Não dá para simplificar, não dá para tascar que Greenspan não passe de adepto da permissividade financeira. Três anos antes da eclosão da crise da Nasdaq, no ano 2000, denunciou exaustivamente o que então chamou de "exuberância irracional dos mercados". E, em 1998, teve atuação decisiva na neutralização da ameaça de crise sistêmica (quebra em cadeia de instituições financeiras), quando convocou os banqueiros para assumir o rombo provocado por um único fundo de hedge, o Long-Term Capital Management (LTCM). Nesses casos, não foi um rústico praticante do laissez-faire.
Mas, à parte graves erros de pilotagem, não dá para cobrar de Greenspan o que ele não podia entregar. O próprio sistema financeiro limita a capacidade de supervisão dos bancos centrais. Um grande número de instituições até agora não consideradas financeiras vem atuando no mercado não como figurantes ou atores coadjuvantes, mas com enormes responsabilidades, sem que os bancos centrais ou quaisquer outros organismos de controle se responsabilizem pela vigilância de suas atividades.
Até agora, por exemplo, bancos de investimento, categoria a que pertencem entidades afundadas como o Bear Stearns e o Lehman Brothers, não são considerados instituições bancárias nos Estados Unidos e não estão sob a égide do Fed. O mesmo pode-se dizer das seguradoras de crédito, encarregadas de dar cobertura a ativos que eventualmente falhassem, mas que, no meio da crise, não puderam garantir coisa nenhuma.
As agências de classificação de risco (agências de rating) estão desmoralizadas. Ao longo de todos esses anos, emitiram certificados AAA para um vasto número de títulos de dívida que agora são denominados "lixo tóxico" ou "ativos podres" pelo próprio Tesouro e pelo Fed. Ou seja, Standard & Poor?s, Moody?s, Fitch e outras negaram fogo quando mais delas se precisou. No entanto, não se pode dizer que o mercado deva prescindir de um serviço sério de análise de risco.

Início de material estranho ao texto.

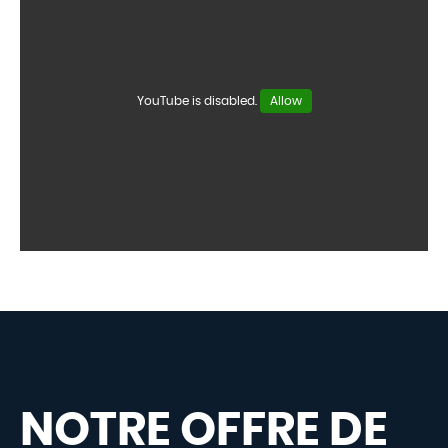
YouTube is disabled.
Allow
NOTRE OFFRE DE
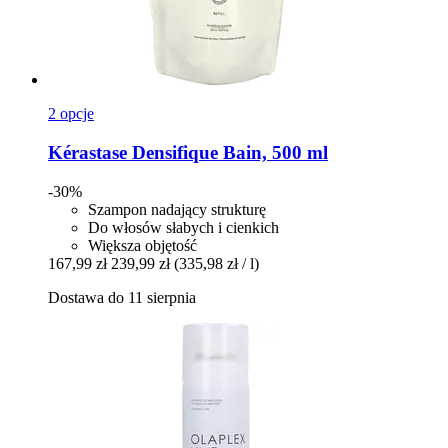
2 opcje
Kérastase
Densifique Bain, 500 ml
-30%
Szampon nadający strukturę
Do włosów słabych i cienkich
Większa objętość
167,99 zł
239,99 zł
(335,98 zł / l)
Dostawa do 11 sierpnia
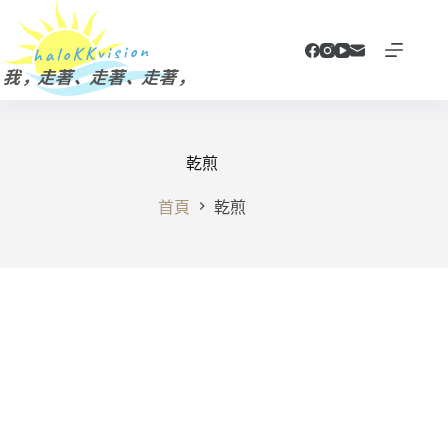
跳
至
主
要
內
容
乾煎
首頁
乾煎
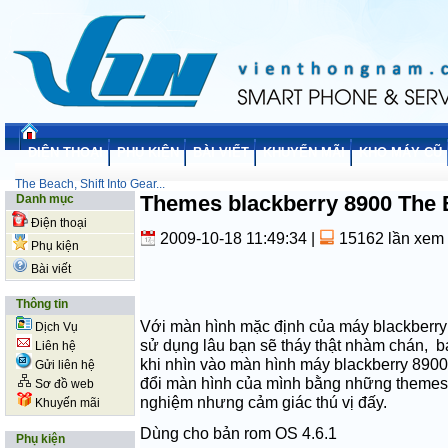
ĐIỆN THOẠI
PHỤ KIỆN
BÀI VIẾT
KHUYẾN MÃI
KHO MÁY CŨ
The Beach, Shift Into Gear...
Themes blackberry 8900 The Be
Danh mục
Điện thoại
2009-10-18 11:49:34
|
15162 lần xem
Phụ kiện
Bài viết
Thông tin
Với màn hình mặc định của máy
blackberry
Dịch Vụ
sử dụng lâu bạn sẽ tháy thật nhàm chán,
Liên hệ
khi nhìn vào màn hình máy
blackberry
8900
Gửi liên hệ
đổi màn hình của mình bằng những themes 
Sơ đồ web
nghiệm nhưng cảm giác thú vị đấy.
Khuyến mãi
Dùng cho bản rom OS 4.6.1
Phụ kiện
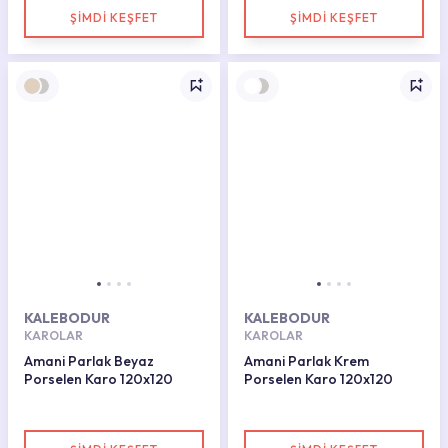
ŞİMDİ KEŞFET
ŞİMDİ KEŞFET
KALEBODUR
KALEBODUR
KAROLAR
KAROLAR
Amani Parlak Beyaz
Amani Parlak Krem
Porselen Karo 120x120
Porselen Karo 120x120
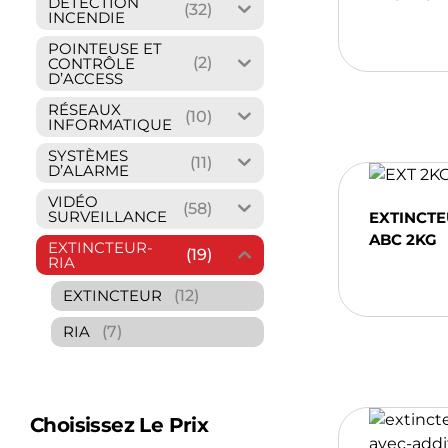
DÉTECTION
(32)
INCENDIE
Ajou
POINTEUSE ET
(2)
CONTRÔLE
D’ACCESS
RÉSEAUX
(10)
INFORMATIQUE
SYSTÈMES
(11)
D’ALARME
VIDÉO
(58)
SURVEILLANCE
EXTINCT
ABC 2KG
EXTINCTEUR-
(19)
RIA
Ajou
(12)
EXTINCTEUR
(7)
RIA
Choisissez Le Prix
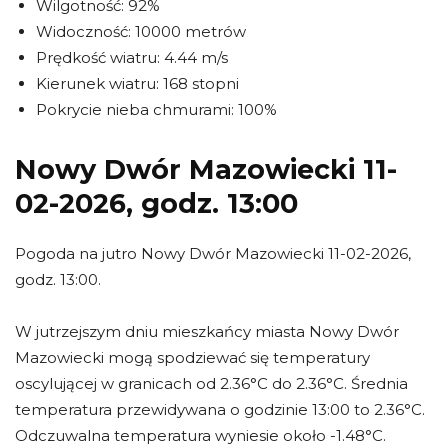
Wilgotność: 92%
Widoczność: 10000 metrów
Prędkość wiatru: 4.44 m/s
Kierunek wiatru: 168 stopni
Pokrycie nieba chmurami: 100%
Nowy Dwór Mazowiecki 11-
02-2026, godz. 13:00
Pogoda na jutro Nowy Dwór Mazowiecki 11-02-2026,
godz. 13:00.
W jutrzejszym dniu mieszkańcy miasta Nowy Dwór
Mazowiecki mogą spodziewać się temperatury
oscylującej w granicach od 2.36°C do 2.36°C. Średnia
temperatura przewidywana o godzinie 13:00 to 2.36°C.
Odczuwalna temperatura wyniesie około -1.48°C.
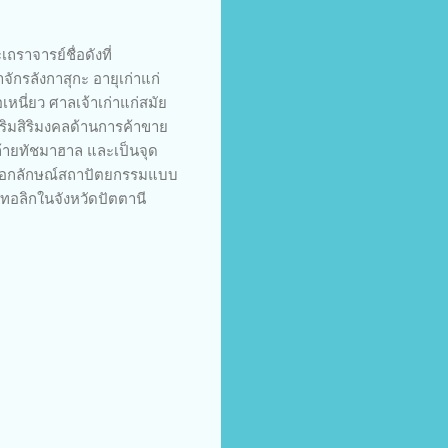
ถราจารย์ชื่อดังที่
กรลังกาสุกะ อายุเก่าแก่
หนี่ยว ศาลเจ้าเก่าแก่สมัย
สริมสิริมงคลด้านการค้าขาย
้ายทัชมาฮาล และเป็นจุด
 มีเอกลักษณ์สถาปัตยกรรมแบบ
ทอลิกในจังหวัดปัตตานี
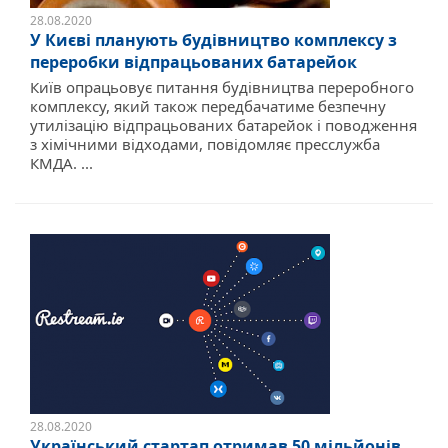
28.08.2020
У Києві планують будівництво комплексу з
переробки відпрацьованих батарейок
Київ опрацьовує питання будівництва переробного
комплексу, який також передбачатиме безпечну
утилізацію відпрацьованих батарейок і поводження
з хімічними відходами, повідомляє пресслужба
КМДА. ...
28.08.2020
Український стартап отримав 50 мільйонів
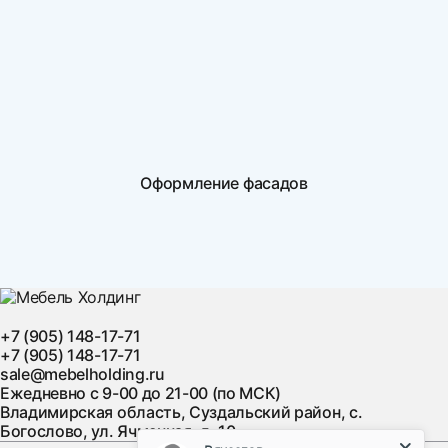
Оформление фасадов
+7 (905) 148-17-71
+7 (905) 148-17-71
sale@mebelholding.ru
Ежедневно с 9-00 до 21-00 (по МСК)
Владимирская область, Суздальский район, с.
Богослово, ул. Ячменная, д. 10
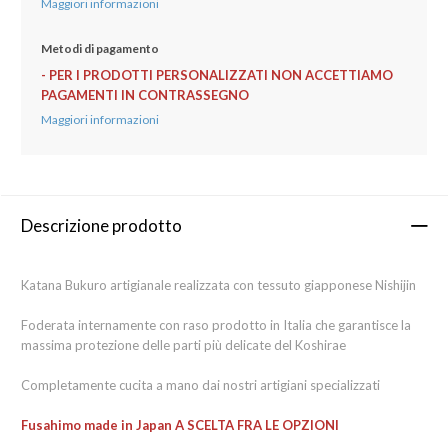
Maggiori informazioni
Metodi di pagamento
- PER I PRODOTTI PERSONALIZZATI NON ACCETTIAMO
PAGAMENTI IN CONTRASSEGNO
Maggiori informazioni
Descrizione prodotto
Katana Bukuro artigianale realizzata con tessuto giapponese Nishijin
Foderata internamente con raso prodotto in Italia che garantisce la
massima protezione delle parti più delicate del Koshirae
Completamente cucita a mano dai nostri artigiani specializzati
Fusahimo made in Japan A SCELTA FRA LE OPZIONI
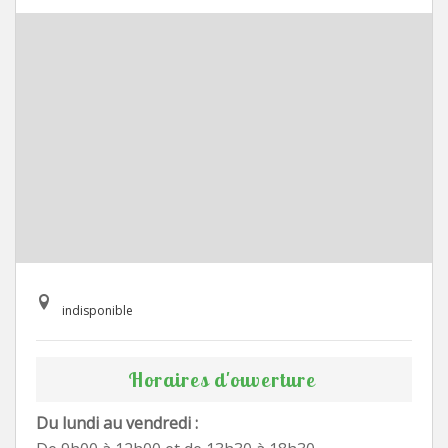
indisponible
Horaires d'ouverture
Du lundi au vendredi :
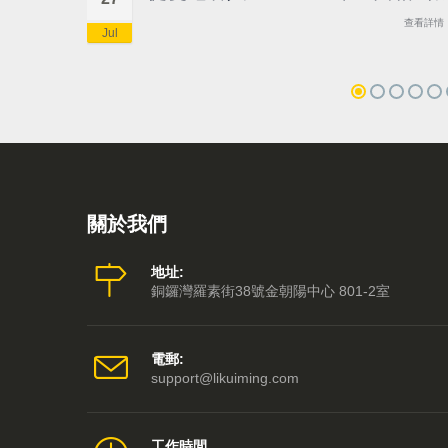
查看詳情
Jul
關於我們
地址:
銅鑼灣羅素街38號金朝陽中心 801-2室
電郵:
support@likuiming.com
工作時間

Mais do que isso, é preciso que, em nome do Estado, outra instituição supervisione essa função e impeça as práticas incestuosas que prevaleceram nessa atividade, como a de, ao mesmo tempo, serem financiadas pelos bancos e atenderem aos interesses imediatos dos próprios bancos.
Enfim, Greenspan não errou mais do que está errado o sistema.